OpenShift Data Foundation delivers a persistent data foundation that is integrated with, and optimized for, OpenShift Container Platform. OpenShift Data Foundation provides file, block, and object storage classes that enable workloads for data at rest (such as databases and warehouses), data in motion, automated data pipelines, and data in action.
OpenShift Data Foundation also provides services for continuous deployment models, analytics, and artificial intelligence and machine learning (AI/ML). Deployed, consumed, and managed through the OpenShift administrator console, the OpenShift Data Foundation platform is built on Red Hat Ceph storage, offering tightly integrated, persistent data services for OpenShift and hybrid and multicloud environments.
Why OpenShift Data Foundation?
Cloud providers and system providers can offer storage for diverse workloads. Often, these storage layers are delivered using different storage interface technologies, depending on the storage protocol that is addressed by an application. These storage solutions lack a service-level interface that provides a consistent experience for users regardless of the underlying storage infrastructure. OpenShift Data Foundation provides the following data services for applications in Kubernetes that support multiple workload types across multiple cloud platforms:
- Accelerated application development: Developer productivity depends on agile continuous integration and continuous delivery (CI/CD) pipelines and responsive infrastructure. With comprehensive support for Kubernetes, OpenShift Data Foundation automates storage provisioning alongside the provisioning of application resources, all of which are available from the OpenShift administrator console.
- Deterministic database performance: As databases have moved to container-based environments, the amount of stored data has grown, creating an urgent need for high-performing container-based storage. OpenShift Data Foundation provides persistent block storage for databases and supports database availability needs while providing consistency across multiple cloud platforms.
- Simplified storage for data analytics: Methods for analyzing data are evolving, with implications for both static data analysis and dynamic AI/ML environments. OpenShift Data Foundation lets data scientists and those who support them deploy and manage cloud-portable storage on demand, without requiring details about how data is stored or how to move datasets to other platforms.

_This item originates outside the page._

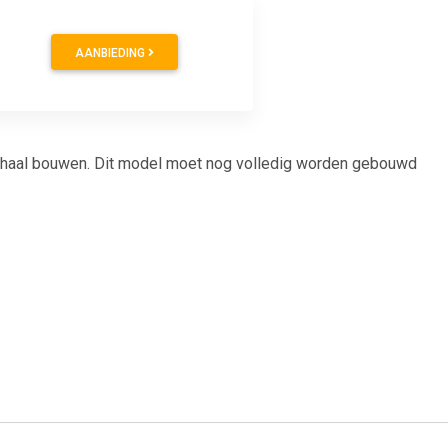
AANBIEDING
haal bouwen. Dit model moet nog volledig worden gebouwd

- Data resilience for Kubernetes: OpenShift Data Foundation delivers container-aware backup capabilities using open standards for both persistent volume-level backup for applications and cluster protection at the namespace level. Because data protection services work with existing solutions, organizations can easily extend their backup software to container-based environments without having to invest in new methodologies and knowledge.
OpenShift Data Foundation architecture
Earlier releases of OpenShift Data Foundation were focused on a fully containerized Ceph cluster that is run with an OpenShift Container Platform cluster, optimized as necessary to provide block, file, or object storage with standard 3x replication. While this approach made it easy to deploy a fully integrated Ceph cluster within an OpenShift environment, it presented the following limitations:
- External Ceph clusters could not be accessed, potentially leading to a requirement for redundant storage.
- A single OpenShift Data Foundation cluster was deployed per OpenShift Container Platform instance, so the storage layer could not be mutualized across multiple clusters.
- Internal mode storage had to respect limits of total capacity and number of drives, keeping organizations from exploiting Ceph’s petabyte-scale capacity.
OpenShift Data Foundation overcomes these issues in external mode by allowing OpenShift Container Platform to access a separate and independent Ceph storage cluster, as shown in the following figure.
Figure 9. OpenShift Data Foundation accessing an external Ceph storage cluster
Alongside traditional internal-mode storage, this option gives solution architects multiple deployment options to address their specific workload needs. These options preserve a common, consistent storage services interface to applications and workloads while providing distinct benefits, as follows:
- Internal mode schedules applications and OpenShift Data Foundation pods on the same OpenShift cluster, offering simplified management, deployment, speed, and agility. OpenShift Data Foundation pods can either be converged onto the same node or disaggregated on different nodes, enabling organizations to balance OpenShift compute and storage resources as they like.
- External mode decouples storage from OpenShift clusters, allowing multiple OpenShift clusters to consume storage from a single, external Ceph storage cluster that can be scaled and optimized as needed.
OpenShift Data Foundation recommended hardware
The PowerEdge R7525 server is optimized for storage and provides an ideal combination of performance and flexibility for software-defined storage applications. The server can accommodate various storage device configurations including 2.5-inch or 3.5-inch hard disk drives (HDDs), solid state drives (SSDs), and nonvolatile memory express (NVMe) devices. See OpenShift Data Foundation data node PowerEdge R7525 BOM.